Biting the inside of my cheek, I tear my eyes from the pull of hers and take a sip to collect myself before turning back.
“Course not. Actually, I'm relieved.”
“Why's that?”
“Well, if you're taken, I won’t need to come up with a rock bigger than the one already decorating your hand.”
“Wow, that’s quite a leap for someone you met only five minutes ago.”
“I’m a champion leaper, and besides, it's been more than an hour now.”
“Oh, right. Still . . .” she laughs reaching out and touching my arm.
“It's a fault. I'm impulsive. No, marriage is a wonderful institution,” I say, “and one I've brushed with a couple of times, the last one a twenty-year-long brush.”
“So I take it you don't date married women?”
“Nope, fraid not.”
“Not even to fool around?”
“Mmm, you got something in mind?”
“It's a hypothetical.”
“Oh. A hypothetical. Okay, then the hypothetical answer is . . . can you repeat the question?”
“Truth is, I'm divorcing,” she says ignoring my humor.
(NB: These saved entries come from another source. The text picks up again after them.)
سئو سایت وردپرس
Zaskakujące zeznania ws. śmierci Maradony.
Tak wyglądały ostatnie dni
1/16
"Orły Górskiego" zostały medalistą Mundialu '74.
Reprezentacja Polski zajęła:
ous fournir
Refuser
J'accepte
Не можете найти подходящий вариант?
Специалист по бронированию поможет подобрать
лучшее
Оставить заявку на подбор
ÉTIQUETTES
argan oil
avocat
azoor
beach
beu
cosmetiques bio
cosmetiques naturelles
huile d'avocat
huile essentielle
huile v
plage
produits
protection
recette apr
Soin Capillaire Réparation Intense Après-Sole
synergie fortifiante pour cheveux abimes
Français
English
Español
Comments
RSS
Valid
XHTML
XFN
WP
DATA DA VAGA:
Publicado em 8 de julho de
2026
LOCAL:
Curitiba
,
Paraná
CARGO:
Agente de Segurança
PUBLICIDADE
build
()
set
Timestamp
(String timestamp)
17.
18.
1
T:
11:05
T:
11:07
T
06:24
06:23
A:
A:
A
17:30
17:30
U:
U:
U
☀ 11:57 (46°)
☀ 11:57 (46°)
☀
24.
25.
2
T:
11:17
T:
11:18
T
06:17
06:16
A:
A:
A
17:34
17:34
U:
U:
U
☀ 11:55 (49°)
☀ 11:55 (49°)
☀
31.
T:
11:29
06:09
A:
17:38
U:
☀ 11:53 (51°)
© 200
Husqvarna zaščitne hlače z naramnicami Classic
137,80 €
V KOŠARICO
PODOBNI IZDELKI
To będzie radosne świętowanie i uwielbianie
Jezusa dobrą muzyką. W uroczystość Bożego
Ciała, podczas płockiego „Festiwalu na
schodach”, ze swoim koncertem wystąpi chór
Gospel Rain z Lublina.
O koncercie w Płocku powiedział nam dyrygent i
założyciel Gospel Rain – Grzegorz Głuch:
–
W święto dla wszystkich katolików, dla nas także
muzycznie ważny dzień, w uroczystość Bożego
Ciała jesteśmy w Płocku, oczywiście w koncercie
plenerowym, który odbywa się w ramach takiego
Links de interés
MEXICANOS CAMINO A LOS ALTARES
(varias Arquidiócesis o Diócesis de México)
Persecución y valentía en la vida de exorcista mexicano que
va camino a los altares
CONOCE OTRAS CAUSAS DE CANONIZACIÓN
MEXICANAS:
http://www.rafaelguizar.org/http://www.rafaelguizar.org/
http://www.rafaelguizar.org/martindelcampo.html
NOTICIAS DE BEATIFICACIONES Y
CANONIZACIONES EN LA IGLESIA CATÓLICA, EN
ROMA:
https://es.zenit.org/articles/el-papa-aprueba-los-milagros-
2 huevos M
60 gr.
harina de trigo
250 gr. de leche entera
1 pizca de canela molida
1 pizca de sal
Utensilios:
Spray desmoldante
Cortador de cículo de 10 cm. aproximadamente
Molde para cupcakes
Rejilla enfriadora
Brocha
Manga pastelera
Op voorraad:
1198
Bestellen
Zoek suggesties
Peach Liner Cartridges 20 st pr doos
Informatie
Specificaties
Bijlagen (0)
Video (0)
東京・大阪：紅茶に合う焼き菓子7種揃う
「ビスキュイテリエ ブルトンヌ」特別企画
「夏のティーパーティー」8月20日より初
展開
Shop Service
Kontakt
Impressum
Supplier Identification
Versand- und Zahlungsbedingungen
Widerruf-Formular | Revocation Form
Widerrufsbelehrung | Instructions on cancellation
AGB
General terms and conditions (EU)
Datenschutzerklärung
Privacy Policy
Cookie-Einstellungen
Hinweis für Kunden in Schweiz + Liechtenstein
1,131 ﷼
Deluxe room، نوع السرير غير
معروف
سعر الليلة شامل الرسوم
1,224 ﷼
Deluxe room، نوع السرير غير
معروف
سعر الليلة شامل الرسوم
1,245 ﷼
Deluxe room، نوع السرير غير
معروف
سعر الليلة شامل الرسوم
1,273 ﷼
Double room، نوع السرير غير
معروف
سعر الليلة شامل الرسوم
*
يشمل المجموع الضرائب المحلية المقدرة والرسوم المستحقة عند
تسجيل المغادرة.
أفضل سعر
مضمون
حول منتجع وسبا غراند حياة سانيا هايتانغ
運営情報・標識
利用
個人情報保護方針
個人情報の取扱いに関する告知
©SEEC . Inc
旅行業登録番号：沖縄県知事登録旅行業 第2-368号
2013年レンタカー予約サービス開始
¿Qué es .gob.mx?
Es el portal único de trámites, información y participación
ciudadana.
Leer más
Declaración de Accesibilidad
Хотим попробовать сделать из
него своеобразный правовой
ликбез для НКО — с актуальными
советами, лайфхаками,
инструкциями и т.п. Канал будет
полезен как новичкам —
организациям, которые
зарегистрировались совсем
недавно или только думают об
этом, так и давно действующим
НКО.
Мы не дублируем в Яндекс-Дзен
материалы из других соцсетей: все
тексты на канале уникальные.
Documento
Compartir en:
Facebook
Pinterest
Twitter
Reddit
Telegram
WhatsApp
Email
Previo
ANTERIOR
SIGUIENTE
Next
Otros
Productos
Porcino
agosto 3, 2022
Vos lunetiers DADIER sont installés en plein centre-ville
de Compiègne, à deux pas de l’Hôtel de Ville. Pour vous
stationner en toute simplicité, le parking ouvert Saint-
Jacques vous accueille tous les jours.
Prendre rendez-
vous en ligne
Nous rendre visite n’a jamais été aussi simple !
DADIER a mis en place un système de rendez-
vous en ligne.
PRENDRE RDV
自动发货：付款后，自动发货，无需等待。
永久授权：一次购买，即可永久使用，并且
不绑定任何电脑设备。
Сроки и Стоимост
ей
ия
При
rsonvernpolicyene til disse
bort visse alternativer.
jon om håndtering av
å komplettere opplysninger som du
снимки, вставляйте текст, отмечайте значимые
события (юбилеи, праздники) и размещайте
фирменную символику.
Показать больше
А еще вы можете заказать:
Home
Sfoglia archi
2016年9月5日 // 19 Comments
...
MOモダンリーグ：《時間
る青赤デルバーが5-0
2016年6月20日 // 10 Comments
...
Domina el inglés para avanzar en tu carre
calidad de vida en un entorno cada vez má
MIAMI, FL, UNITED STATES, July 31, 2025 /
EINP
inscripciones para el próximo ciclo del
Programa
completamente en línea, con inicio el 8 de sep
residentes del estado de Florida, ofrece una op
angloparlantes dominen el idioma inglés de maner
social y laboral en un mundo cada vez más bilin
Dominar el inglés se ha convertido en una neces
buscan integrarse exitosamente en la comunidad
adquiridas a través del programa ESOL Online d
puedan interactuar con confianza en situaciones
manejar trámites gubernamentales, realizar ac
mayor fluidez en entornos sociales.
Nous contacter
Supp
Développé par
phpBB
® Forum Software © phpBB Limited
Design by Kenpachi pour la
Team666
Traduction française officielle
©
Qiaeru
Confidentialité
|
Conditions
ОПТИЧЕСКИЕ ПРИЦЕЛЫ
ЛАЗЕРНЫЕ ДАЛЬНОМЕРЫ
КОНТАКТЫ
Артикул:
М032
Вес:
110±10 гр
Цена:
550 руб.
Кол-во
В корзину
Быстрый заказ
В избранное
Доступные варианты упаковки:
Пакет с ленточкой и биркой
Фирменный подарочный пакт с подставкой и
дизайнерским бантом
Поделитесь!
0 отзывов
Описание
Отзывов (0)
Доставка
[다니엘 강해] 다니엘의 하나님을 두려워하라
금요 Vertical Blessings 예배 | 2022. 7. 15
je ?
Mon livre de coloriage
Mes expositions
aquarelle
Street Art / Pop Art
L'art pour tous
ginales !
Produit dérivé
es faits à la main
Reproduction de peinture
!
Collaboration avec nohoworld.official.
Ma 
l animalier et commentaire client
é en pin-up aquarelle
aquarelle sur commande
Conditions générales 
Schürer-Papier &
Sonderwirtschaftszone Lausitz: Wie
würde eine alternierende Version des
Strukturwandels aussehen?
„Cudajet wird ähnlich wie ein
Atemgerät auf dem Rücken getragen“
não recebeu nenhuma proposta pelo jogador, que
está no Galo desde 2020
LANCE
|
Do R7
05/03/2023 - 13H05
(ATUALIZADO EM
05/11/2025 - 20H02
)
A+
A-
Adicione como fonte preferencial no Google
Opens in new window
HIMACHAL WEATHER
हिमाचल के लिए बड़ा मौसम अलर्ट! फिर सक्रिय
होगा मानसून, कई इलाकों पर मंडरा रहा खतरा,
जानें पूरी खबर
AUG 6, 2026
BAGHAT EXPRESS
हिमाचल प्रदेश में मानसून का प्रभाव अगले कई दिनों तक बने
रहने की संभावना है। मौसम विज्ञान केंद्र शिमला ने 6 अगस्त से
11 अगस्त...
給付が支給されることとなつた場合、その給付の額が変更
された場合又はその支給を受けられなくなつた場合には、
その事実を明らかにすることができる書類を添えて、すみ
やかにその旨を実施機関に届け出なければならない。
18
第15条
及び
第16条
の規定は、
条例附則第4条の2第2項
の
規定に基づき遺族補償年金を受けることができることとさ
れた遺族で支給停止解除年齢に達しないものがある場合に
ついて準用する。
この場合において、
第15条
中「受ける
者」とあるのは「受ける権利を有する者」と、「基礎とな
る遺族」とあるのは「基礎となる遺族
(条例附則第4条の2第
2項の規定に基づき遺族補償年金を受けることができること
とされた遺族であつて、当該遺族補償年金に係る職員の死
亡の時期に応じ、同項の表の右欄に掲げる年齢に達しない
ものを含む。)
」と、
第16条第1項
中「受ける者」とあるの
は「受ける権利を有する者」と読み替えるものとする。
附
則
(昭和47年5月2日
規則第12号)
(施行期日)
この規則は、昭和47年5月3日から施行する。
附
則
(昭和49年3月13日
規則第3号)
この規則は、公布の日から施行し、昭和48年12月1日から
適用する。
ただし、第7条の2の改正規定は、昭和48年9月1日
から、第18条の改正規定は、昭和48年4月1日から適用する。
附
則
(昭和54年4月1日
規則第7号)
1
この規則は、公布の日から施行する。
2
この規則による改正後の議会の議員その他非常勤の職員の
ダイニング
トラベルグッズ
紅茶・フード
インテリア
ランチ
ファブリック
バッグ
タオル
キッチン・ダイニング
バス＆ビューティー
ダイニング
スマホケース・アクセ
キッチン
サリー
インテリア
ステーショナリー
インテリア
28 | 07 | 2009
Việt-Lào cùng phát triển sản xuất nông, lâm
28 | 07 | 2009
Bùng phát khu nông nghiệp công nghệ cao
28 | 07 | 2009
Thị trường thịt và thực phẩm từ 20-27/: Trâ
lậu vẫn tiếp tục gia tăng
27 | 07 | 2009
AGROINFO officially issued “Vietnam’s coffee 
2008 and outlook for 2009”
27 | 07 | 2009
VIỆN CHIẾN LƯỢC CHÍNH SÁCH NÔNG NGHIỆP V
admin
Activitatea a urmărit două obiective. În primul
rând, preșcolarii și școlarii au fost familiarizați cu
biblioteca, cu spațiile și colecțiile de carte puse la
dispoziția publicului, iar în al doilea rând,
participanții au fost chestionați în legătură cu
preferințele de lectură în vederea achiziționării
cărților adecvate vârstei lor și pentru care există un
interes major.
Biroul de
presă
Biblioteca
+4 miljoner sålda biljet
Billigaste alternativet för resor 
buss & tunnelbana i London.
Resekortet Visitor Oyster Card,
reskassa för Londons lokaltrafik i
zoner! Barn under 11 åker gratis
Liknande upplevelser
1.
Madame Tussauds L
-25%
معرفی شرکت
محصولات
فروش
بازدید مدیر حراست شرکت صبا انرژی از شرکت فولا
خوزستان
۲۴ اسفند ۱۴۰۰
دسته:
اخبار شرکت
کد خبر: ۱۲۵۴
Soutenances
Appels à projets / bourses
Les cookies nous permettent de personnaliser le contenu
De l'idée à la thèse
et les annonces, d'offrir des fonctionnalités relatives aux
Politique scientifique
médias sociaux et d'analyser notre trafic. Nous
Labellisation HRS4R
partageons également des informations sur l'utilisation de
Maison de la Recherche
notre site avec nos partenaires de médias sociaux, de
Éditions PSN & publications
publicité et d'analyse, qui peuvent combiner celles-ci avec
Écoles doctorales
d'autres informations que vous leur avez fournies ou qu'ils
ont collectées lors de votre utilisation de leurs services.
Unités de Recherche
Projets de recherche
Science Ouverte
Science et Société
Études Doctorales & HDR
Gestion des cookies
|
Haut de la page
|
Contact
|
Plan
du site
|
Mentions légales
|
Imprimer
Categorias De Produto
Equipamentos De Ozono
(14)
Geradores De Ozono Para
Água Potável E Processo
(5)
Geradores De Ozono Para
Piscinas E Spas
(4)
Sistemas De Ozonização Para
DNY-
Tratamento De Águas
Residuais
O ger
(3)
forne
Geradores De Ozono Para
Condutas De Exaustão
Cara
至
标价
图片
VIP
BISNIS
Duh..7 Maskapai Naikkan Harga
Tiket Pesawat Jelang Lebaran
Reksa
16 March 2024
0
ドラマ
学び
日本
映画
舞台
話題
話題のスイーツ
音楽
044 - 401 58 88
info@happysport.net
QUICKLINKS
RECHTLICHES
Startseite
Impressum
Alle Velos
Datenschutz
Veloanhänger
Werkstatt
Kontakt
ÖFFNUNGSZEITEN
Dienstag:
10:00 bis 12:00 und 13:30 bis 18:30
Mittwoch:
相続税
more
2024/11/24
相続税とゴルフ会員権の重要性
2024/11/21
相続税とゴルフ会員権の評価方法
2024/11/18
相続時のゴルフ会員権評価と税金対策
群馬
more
“So you're still married.” This takes her back a bit.
“I suppose. Technically, yes. I'm married. Well on my way to not being married though. Doesn't that count?”
“For what?”
“You know . . . count for . . .”
“Not being married?”
“No,” she says. “Oh, never mind.”
“Yeah, it counts. Truth is, my divorce isn't complete yet either.”
“Why you son of a . . . ” she pulls up catching herself. “So, why're you giving me such a hard time?”
“Because I don't date married women. Divorcing women . . . well, that's another matter. Can't blame someone for wanting to date around while a divorce stretches out for years.”